Rail lines reopened at Port of Sunderland after 20 years
The Secretary of State for Transport, Patrick McLoughlin MP, paid a visit to a North East port to witness its rail lines being used for the first time in more than two decades.
Mr McLoughlin was among those at the Port of Sunderland to see a locomotive run on its newly connected rail lines, as part of a trial run organised with DB Schenker Rail UK and Network Rail. The lines will soon be used for commercial operations.
The use of the lines for a light engine trial followed work by Network Rail to reinstate the former line into the port during December and January. The work is a boost to the import and export credentials of the port, which is at the heart of the North East coastline.
Port director Matthew Hunt identified that the trial with DB Schenker Rail UK, using its Class 66 locomotive, was a significant moment for the port, after 20 years without links to the national rail network.
He said: “It’s fantastic to once again have rail connections at Port of Sunderland. We have always enjoyed great access to open sea, and the port is well placed in terms of its links to major roads and airports.

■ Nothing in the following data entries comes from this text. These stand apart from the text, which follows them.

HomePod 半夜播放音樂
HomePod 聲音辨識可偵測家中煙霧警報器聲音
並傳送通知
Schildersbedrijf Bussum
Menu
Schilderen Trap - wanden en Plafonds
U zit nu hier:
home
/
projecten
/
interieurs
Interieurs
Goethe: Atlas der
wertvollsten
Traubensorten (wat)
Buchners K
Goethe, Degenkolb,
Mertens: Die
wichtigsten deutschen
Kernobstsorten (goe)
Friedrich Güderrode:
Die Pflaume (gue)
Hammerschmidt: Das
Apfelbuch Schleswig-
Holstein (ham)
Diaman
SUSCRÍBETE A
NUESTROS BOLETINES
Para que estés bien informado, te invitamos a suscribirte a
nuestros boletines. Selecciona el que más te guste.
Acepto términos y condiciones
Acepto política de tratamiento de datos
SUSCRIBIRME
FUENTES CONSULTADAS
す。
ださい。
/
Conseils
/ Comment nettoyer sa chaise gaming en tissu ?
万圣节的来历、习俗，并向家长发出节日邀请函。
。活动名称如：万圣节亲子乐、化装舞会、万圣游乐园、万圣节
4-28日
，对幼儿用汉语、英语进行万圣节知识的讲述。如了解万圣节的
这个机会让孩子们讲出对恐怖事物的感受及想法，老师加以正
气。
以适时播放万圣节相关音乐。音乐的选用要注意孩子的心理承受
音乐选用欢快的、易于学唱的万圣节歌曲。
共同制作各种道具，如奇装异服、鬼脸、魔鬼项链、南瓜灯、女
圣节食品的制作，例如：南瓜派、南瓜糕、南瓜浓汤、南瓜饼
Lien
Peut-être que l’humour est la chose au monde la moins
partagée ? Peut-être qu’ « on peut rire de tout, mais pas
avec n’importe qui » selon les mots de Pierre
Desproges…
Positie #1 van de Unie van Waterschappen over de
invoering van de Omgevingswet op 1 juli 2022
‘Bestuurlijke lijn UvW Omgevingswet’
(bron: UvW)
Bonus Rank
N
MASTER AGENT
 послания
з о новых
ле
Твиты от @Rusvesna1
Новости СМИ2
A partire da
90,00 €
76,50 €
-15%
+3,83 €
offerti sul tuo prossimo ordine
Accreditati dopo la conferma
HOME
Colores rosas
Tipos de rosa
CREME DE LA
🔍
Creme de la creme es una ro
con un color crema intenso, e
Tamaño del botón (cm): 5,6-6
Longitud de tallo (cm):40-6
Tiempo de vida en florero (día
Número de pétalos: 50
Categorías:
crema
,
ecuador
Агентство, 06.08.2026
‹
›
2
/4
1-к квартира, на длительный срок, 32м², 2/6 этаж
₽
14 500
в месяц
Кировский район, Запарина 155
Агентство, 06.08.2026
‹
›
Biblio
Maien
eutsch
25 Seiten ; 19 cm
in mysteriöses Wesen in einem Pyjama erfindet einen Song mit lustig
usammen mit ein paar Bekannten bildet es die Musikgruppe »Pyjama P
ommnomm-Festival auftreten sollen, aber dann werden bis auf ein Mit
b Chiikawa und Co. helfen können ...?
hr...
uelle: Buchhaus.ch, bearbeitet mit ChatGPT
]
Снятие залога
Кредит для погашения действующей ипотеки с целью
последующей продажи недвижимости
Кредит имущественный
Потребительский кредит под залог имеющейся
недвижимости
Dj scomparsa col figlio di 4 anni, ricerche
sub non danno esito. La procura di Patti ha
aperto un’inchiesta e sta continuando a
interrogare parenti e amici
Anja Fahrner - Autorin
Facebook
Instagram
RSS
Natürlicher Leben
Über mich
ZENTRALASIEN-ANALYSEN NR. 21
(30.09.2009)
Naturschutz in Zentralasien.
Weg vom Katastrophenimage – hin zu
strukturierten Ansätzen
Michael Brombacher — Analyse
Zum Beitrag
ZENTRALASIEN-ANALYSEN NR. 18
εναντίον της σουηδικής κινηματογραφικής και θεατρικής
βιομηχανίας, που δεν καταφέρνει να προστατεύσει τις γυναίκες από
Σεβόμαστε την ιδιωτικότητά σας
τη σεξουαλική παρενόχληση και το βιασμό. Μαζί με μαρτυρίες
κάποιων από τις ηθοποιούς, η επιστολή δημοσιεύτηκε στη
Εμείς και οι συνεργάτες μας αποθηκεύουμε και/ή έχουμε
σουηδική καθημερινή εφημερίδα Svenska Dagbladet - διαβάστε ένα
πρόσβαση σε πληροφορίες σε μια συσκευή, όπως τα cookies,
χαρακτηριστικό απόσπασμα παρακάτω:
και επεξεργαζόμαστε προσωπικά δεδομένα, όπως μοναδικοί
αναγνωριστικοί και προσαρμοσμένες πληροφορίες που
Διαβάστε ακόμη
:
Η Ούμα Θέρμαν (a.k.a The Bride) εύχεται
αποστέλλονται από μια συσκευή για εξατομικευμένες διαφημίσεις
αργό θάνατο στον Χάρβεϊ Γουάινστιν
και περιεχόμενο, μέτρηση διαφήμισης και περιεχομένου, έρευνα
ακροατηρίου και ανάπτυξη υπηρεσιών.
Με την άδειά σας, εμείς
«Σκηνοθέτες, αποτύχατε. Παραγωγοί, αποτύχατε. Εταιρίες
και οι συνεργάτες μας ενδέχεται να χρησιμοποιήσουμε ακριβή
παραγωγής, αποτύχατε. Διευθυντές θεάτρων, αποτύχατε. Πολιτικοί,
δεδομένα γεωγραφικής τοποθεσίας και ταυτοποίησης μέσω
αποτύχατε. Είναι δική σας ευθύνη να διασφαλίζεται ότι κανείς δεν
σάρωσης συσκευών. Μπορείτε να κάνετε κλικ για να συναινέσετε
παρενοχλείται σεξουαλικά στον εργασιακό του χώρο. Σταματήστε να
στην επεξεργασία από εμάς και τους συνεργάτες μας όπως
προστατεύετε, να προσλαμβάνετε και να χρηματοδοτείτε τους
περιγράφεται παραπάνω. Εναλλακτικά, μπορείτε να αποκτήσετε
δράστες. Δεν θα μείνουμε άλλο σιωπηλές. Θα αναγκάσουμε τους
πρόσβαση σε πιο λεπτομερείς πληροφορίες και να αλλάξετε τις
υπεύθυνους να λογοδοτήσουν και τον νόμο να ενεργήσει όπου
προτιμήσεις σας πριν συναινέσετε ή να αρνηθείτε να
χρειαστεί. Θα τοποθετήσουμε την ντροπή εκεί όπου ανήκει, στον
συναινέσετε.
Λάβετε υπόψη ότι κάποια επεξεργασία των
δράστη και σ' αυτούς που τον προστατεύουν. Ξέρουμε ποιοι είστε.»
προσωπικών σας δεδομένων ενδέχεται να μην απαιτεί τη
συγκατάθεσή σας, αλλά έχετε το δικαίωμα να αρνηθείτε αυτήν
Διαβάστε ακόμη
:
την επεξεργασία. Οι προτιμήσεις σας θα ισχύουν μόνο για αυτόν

However, for more than 20 years, Port of Sunderland has not seen any rail traffic coming into its heart. To have lines connected into the port is a huge step forward for us and it really was an important moment for us to see the lines in use once again. It was great to share that with the Transport Secretary too.
Mr McLoughlin added: “As part of the government’s long term economic plan, we are investing record amounts in improving road and rail connections so that ports like Sunderland can realise their full potential and contribute to regional growth.
“The reconnection of the port’s rail link will boost its import and export capabilities significantly. I am proud to see this historic port being put firmly on the map again for freight and maritime projects and gearing up for more business.”
Neil McDonald, head of sales at DB Schenker Rail UK, said: “Britain’s ports are a vital link to overseas markets, but landing cargo in the port is not the end of the journey. Excellent transport links from ports to cities are essential in order for shippers to reach their final customer, and rail ensures low carbon, low congestion transport.
The port, which already has a throughput of more than 700,000 tonnes of cargo each year, has seen almost half a mile of rail lines reconnected by Network Rail, providing a significant boost to its cargo handling capabilities.
As well as the rail connections, the port is set to be boosted still further when work begins on the third Wear crossing later this year. Described as a ‘strategic transport corridor’, the new bridge will better connect the port to trunk roads like the A19 and A1, ensuring that access is as straightforward as possible.